Task details: Exact copy, no pictures: every line from the one that contains "Find the location" through the end of the data below, and nothing else.

........

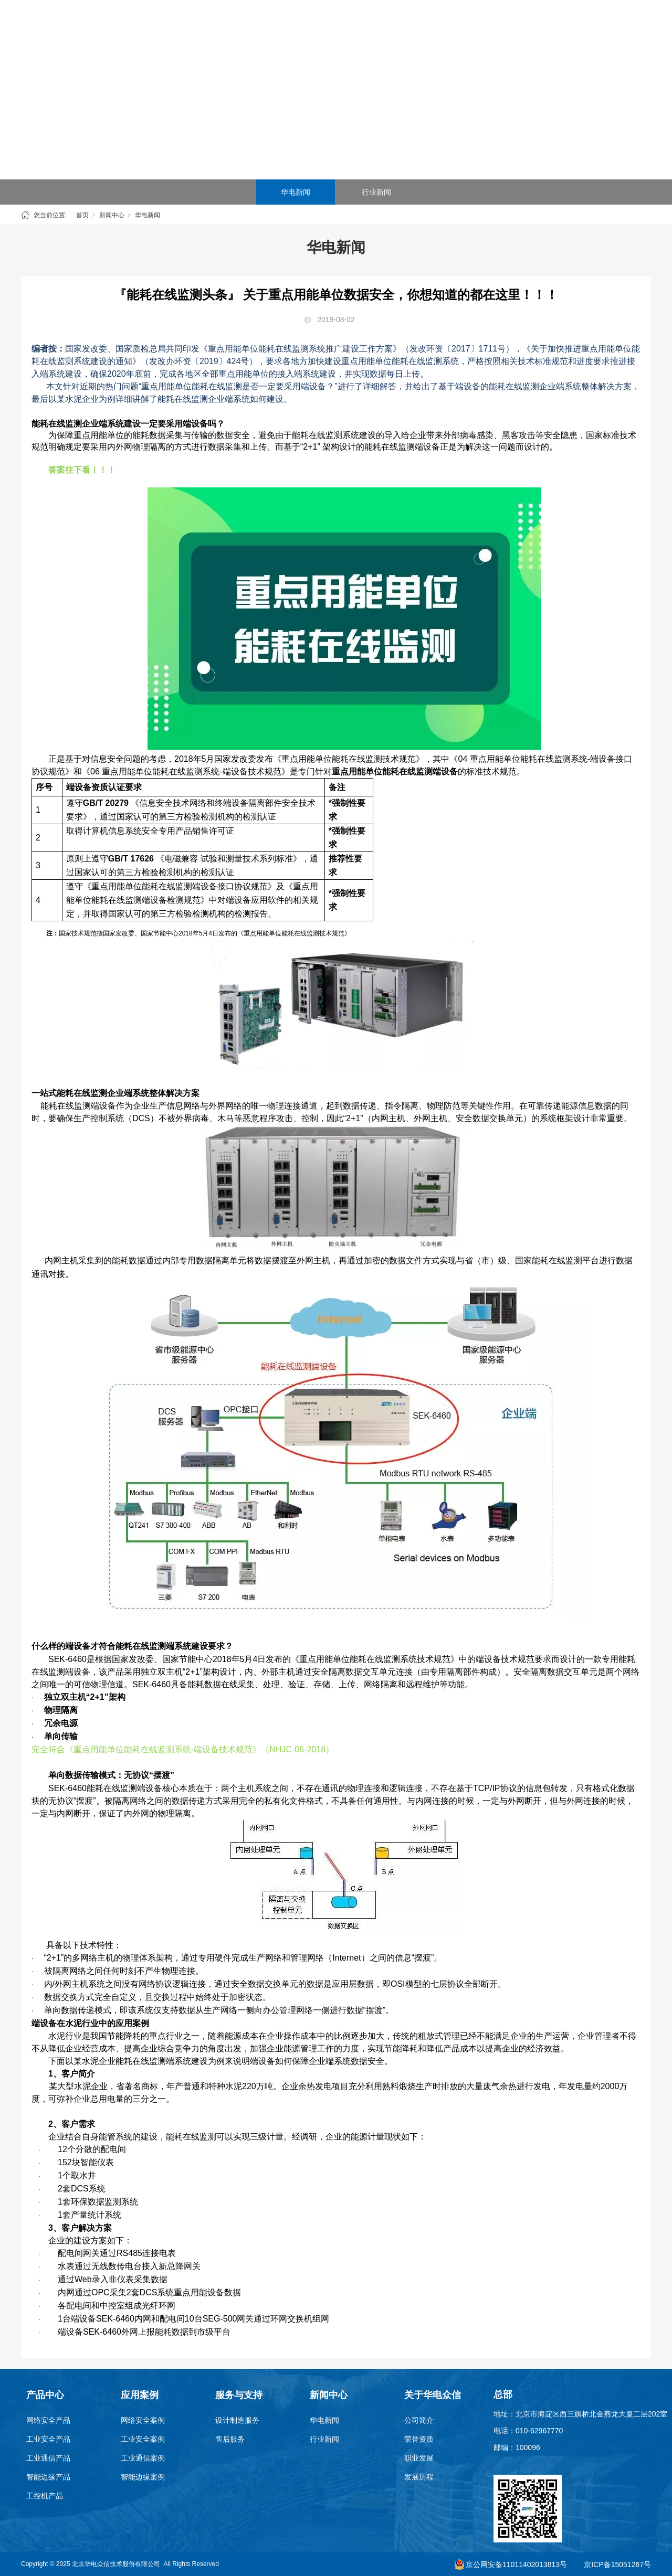  Describe the element at coordinates (230, 2439) in the screenshot. I see `售后服务` at that location.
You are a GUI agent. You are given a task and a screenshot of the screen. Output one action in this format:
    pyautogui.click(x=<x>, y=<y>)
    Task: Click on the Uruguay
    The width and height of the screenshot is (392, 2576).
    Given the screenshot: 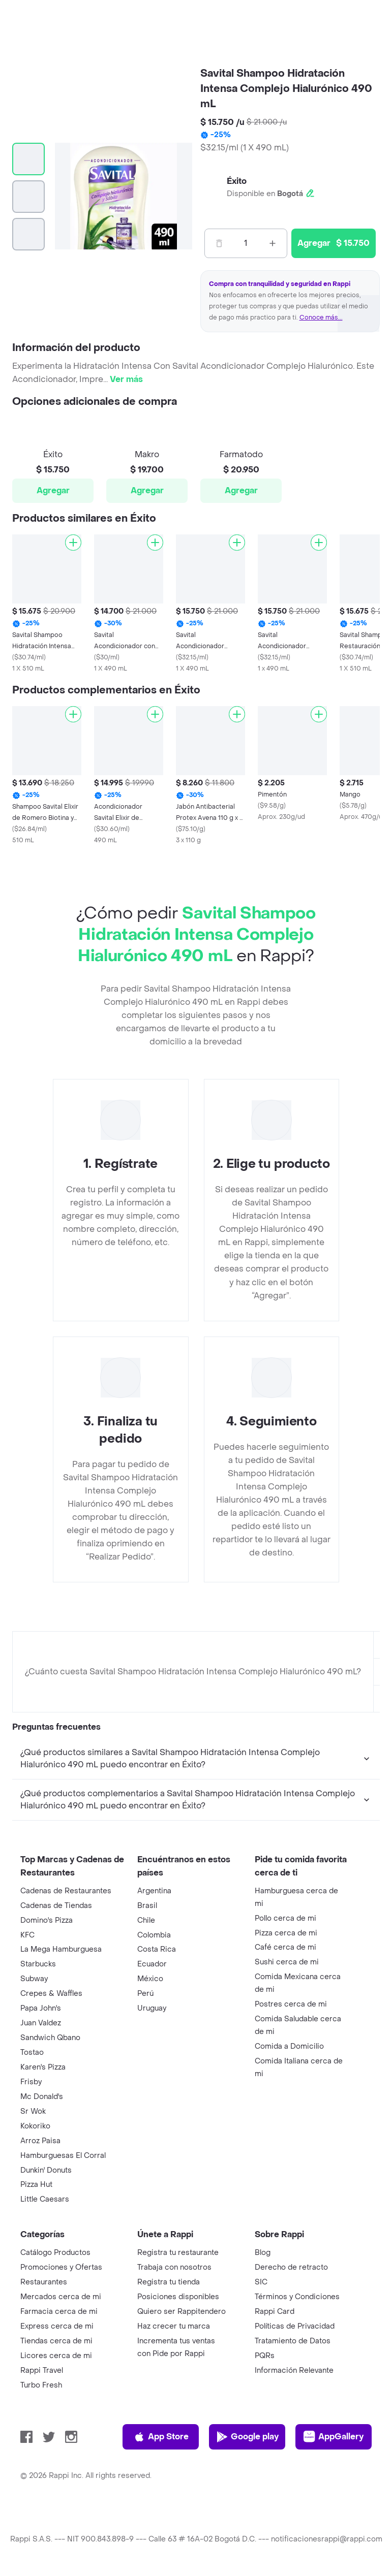 What is the action you would take?
    pyautogui.click(x=151, y=2008)
    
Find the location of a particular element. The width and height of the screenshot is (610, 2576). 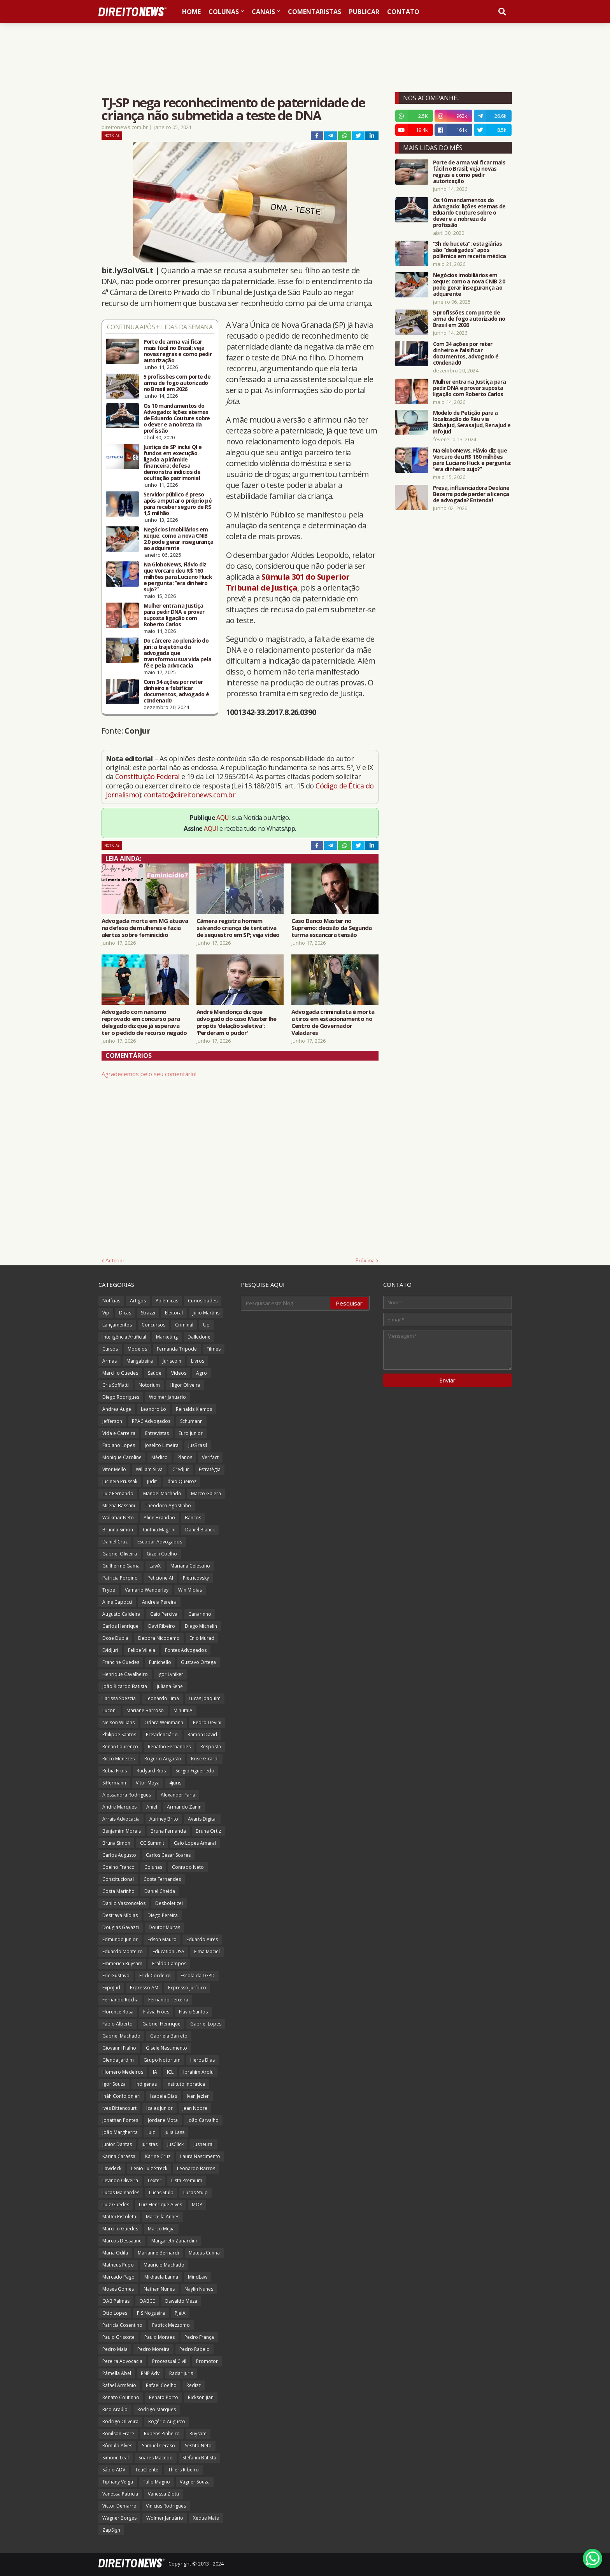

Eduardo Monteiro is located at coordinates (122, 1951).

........

Expected answer:
Find the location of a particular element. The width and height of the screenshot is (610, 2576). 

Eduardo Monteiro is located at coordinates (122, 1951).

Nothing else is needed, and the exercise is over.